• [Aim of the exercise]:
Here is the listing. Report each line in it that contains the string "tillbaka".

____ The records

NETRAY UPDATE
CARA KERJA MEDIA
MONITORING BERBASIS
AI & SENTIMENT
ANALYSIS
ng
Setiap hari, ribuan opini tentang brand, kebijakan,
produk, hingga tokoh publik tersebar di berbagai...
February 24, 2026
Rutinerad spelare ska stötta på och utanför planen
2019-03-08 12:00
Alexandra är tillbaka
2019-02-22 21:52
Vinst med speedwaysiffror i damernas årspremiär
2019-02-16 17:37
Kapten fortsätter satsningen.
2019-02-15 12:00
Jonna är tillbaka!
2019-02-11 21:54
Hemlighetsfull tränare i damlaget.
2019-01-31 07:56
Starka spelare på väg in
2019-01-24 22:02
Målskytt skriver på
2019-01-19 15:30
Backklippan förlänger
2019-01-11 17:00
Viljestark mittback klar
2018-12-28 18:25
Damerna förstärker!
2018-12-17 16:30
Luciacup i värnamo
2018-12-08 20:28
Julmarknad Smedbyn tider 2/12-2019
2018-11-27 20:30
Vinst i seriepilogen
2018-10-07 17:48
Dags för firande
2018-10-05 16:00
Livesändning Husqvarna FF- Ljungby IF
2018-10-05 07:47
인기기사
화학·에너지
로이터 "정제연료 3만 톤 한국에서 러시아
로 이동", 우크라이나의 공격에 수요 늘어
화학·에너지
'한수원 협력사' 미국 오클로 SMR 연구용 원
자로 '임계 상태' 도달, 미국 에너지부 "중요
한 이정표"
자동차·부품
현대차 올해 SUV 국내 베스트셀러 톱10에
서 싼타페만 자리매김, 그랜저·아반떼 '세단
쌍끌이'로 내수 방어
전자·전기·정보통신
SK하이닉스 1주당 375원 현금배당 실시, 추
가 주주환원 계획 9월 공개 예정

________

• [Exercise output]:
Alexandra är tillbaka
Jonna är tillbaka!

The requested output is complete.